## Exercise brief
Pictures in the data must not be copied, but everything else should be output exactly.

## Material provided
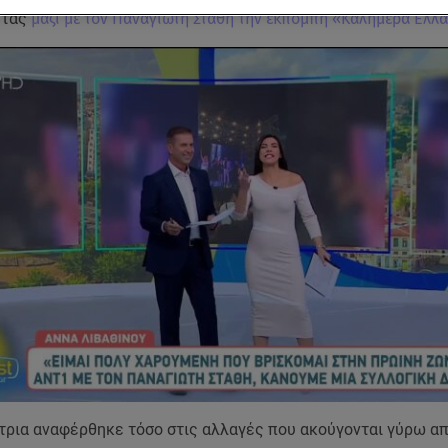
ντας
μαζί με τον Παναγιώτη Στάθη την εκπομπή «Καλημέρα Ελλ
τρια αναφέρθηκε τόσο στις αλλαγές που ακούγονται γύρω απ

## Expected output
ντας
μαζί με τον Παναγιώτη Στάθη την εκπομπή «Καλημέρα Ελλ
τρια αναφέρθηκε τόσο στις αλλαγές που ακούγονται γύρω απ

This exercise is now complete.